Category Archives: AI/ML

AI in Ai: Illustrator adds Vector GenFill

As I’ve probably mentioned already, when I first surveyed Adobe customers a couple of years ago (right after DALL•E & Midjourney first shipped), it was clear that they wanted selective synthesis—adding things to compositions, and especially removing them—much more strongly than whole-image synthesis.

Thus it’s no surprise that Generative Fill in Photoshop has so clearly delivered Firefly’s strongest product-market fit, and I’m excited to see Illustrator following the same path—but for vectors:

Generative Shape Fill will help you improve your workflow including:

  • Create detailed, scalable vectors: After you draw or select your shape, silhouette, or outline in your artboard, use a text prompt to ideate on vector options to fill it.
  • Style Reference for brand consistency: Create a wide variety of options that match the color, style, and shape of your artwork to ensure a consistent look and feel.
  • Add effects to your creations: Enhance your vector options further by adding styles like 3D, geometric, pixel art or more.

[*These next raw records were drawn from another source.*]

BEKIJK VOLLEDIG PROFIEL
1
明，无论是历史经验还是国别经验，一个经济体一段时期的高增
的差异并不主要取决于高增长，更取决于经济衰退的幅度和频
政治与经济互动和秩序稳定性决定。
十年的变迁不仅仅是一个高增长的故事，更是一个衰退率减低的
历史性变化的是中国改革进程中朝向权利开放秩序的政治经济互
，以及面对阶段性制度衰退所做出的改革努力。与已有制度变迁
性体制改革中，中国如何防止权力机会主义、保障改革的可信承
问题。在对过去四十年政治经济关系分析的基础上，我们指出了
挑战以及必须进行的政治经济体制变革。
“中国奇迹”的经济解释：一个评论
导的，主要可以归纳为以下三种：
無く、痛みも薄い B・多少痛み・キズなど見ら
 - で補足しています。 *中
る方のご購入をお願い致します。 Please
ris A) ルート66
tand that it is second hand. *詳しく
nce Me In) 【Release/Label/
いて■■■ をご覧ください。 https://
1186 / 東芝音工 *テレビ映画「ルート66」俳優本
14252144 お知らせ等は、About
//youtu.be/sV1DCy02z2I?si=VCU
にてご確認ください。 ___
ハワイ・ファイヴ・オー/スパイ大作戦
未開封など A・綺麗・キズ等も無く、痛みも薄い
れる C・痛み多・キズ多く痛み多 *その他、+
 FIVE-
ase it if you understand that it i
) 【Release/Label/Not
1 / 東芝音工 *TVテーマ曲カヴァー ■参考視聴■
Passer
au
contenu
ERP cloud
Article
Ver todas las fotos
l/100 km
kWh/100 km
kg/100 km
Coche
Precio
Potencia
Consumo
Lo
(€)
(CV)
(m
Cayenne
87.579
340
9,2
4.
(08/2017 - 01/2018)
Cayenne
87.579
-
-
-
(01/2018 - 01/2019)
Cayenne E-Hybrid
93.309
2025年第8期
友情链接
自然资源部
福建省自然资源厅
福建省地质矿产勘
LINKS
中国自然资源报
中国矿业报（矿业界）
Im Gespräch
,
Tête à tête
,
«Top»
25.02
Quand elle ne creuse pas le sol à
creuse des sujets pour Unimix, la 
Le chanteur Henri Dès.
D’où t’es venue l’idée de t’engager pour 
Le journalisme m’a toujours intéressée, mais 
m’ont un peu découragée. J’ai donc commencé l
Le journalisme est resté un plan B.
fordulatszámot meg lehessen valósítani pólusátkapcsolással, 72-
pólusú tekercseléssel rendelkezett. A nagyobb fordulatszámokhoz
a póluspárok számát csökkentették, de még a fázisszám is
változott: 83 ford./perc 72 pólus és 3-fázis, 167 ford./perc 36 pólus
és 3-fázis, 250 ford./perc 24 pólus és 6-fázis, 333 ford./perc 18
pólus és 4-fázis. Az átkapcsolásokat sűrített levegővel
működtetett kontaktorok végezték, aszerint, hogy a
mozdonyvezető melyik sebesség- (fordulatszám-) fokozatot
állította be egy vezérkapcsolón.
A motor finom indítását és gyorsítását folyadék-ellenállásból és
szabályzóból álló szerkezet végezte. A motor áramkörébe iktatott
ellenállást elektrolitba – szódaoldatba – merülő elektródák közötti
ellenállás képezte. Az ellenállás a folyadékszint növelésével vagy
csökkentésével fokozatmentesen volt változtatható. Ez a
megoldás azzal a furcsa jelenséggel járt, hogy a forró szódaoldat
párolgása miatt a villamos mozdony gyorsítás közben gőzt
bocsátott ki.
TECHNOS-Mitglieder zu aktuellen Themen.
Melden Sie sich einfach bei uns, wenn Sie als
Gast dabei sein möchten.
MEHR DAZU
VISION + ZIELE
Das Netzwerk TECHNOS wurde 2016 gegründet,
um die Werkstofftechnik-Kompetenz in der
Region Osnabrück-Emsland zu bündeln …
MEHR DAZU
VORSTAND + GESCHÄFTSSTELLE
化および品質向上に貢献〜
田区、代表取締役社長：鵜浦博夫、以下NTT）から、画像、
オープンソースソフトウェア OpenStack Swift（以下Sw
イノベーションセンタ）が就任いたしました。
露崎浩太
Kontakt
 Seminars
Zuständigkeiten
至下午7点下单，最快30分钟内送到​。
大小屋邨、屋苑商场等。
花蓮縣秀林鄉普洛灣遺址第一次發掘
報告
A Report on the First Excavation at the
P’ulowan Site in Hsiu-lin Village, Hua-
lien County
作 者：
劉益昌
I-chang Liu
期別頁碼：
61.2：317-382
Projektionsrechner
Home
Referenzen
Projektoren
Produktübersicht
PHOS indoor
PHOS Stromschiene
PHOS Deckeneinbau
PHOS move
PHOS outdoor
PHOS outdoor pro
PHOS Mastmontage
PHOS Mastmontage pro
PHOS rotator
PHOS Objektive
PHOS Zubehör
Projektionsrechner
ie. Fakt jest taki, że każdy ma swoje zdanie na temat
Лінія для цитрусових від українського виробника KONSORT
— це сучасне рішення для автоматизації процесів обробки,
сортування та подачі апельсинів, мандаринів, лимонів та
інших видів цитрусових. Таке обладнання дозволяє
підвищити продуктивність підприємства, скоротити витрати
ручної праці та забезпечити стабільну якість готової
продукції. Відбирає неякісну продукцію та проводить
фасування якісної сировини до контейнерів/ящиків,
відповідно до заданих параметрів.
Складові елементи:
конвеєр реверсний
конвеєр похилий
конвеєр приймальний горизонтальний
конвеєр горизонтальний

They’re also adding the ability to create vector patterns simply via prompting:

Photoshop’s new Selection Brush helps control GenFill

Soon after Generative Fill shipped last year, people discovered that using a semi-opaque selection could help blend results into an environment (e.g. putting fish under water). The new Selection Brush in Photoshop takes functionality that’s been around for 30+ years (via Quick Select mode) and brings it more to the surface, which in turn makes it easier to control GenFill behavior:

Magnific magic comes to Photoshop

I’m delighted to see that Magnific is now available as a free Photoshop panel!

For now the functionality is limited to upscaling, but I have to think that they’ll soon turn on the super cool relighting & restyling tech that enables fun like transforming my dog using just different prompts (click to see larger):

Realtime face editing with LivePortrait

I wish Adobe hadn’t given up (at least for the last couple of years and foreseeable future) on the Smart Portrait tech we were developing. It’s been stuck at 1.0 since 2020 and could be so much better. Maybe someday!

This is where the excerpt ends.